Source: Contemporary Issues in Technology and Teacher Education, 9(4). (2009)
(Reviewed by the Portal Team)
This study explores how elementary education majors at a Midwestern university portray themselves on social networking sites.
The purpose of this study was to determine how current college students majoring in elementary education at a large, public Midwestern university portrayed themselves in the publicly accessible domain of Facebook and to compare these portrayals to the dispositions expected of K-12 prospective teachers by that institution.
This study was designed to answer the following questions:
What percentage of the elementary education majors at a large, public Midwestern university have a profile on Facebook?
What percentage of the elementary education majors at a large, public Midwestern university have a fully accessible profile on Facebook?
What percentage of the elementary education majors’ profiles contains material that is considered inappropriate?
What percentage of the elementary education majors’ profiles contains material considered marginally inappropriate?
What kinds of inappropriate images/messages/references are portrayed on elementary education majors’ profiles?
Study Context and Methodology
The study was conducted by examining publicly accessible profiles on Facebook posted by students enrolled in the elementary education major at a large, public Midwestern university.

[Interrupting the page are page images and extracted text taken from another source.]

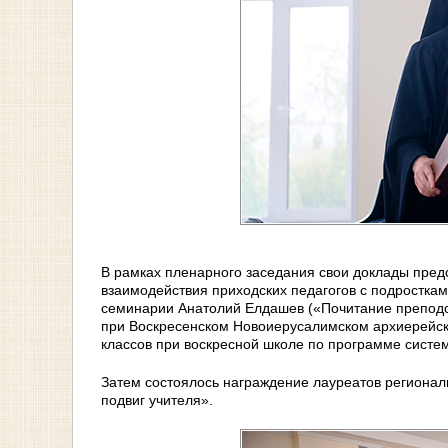
В рамках пленарного заседания свои доклады пред
взаимодействия приходских педагогов с подростка
семинарии Анатолий Елдашев («Почитание преподоб
при Воскресенском Новоиерусалимском архиерейск
классов при воскресной школе по программе систем
Затем состоялось награждение лауреатов региональ
подвиг учителя».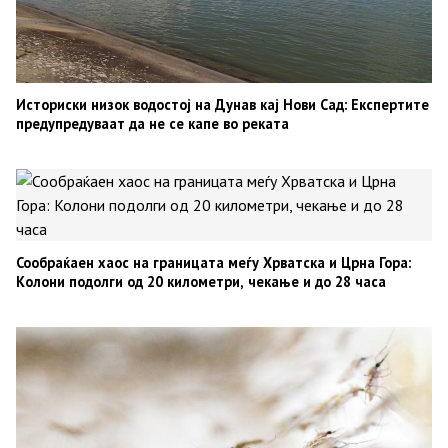
Историски низок водостој на Дунав кај Нови Сад: Експертите
предупредуваат да не се капе во реката
Сообраќаен хаос на границата меѓу Хрватска и Црна Гора:
Колони подолги од 20 километри, чекање и до 28 часа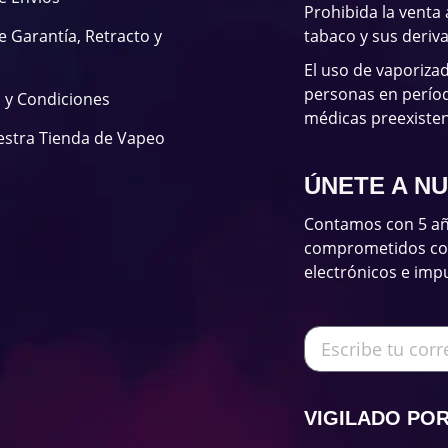
Prohibida la venta
de Garantía, Retracto y
tabaco y sus deriv
El uso de vaporiza
personas en períod
 y Condiciones
médicas preexisten
estra Tienda de Vapeo
ÚNETE A N
Contamos con 5 añ
comprometidos con 
electrónicos e imp
VIGILADO PO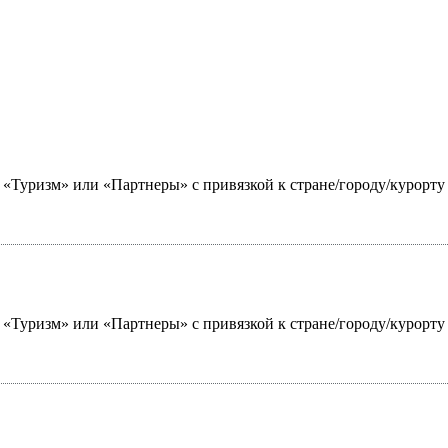
ю «Туризм» или «Партнеры» с привязкой к стране/городу/курорт
ю «Туризм» или «Партнеры» с привязкой к стране/городу/курорт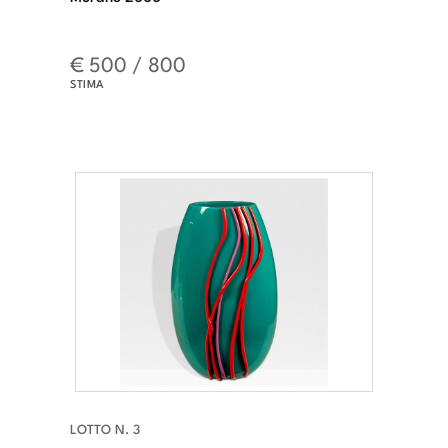
€ 500 / 800
STIMA
LOTTO N. 3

Students in the major were predominately white females, aged 18-24. A small number of nontraditional, male, and minority students were part of the sample. The major had an enrollment of 471 students at the time of data collection. Of these students, 85.7% were female (n = 404), and 14.2% were male (n = 67).
Of the 471 students in the elementary education major, 76% had a profile on Facebook at the time of data collection..
Of the 471 elementary education majors, 153 students had an active, fully accessible profile on Facebook.
Of the 153 fully accessible profiles that were examined, 56% contained inappropriate material.
Of the 153 fully accessible Facebook profiles included in this study, 22% contained at least one category that was coded marginal, with no inappropriate material on the site. However, both marginal and inappropriate material may be offensive to a potential employer or parent.
Teacher educators must explicitly and forcefully teach their students that their behavior in and out of the classroom does matter.
Teacher education programs should explicitly teach dispositions and their importance, not simply assess dispositions and punish students who do not exhibit them.
Students need consistent messages regarding how to be tactful, courteous, professional, and ethical and to be reminded of the high standards of behavior that society places on teachers.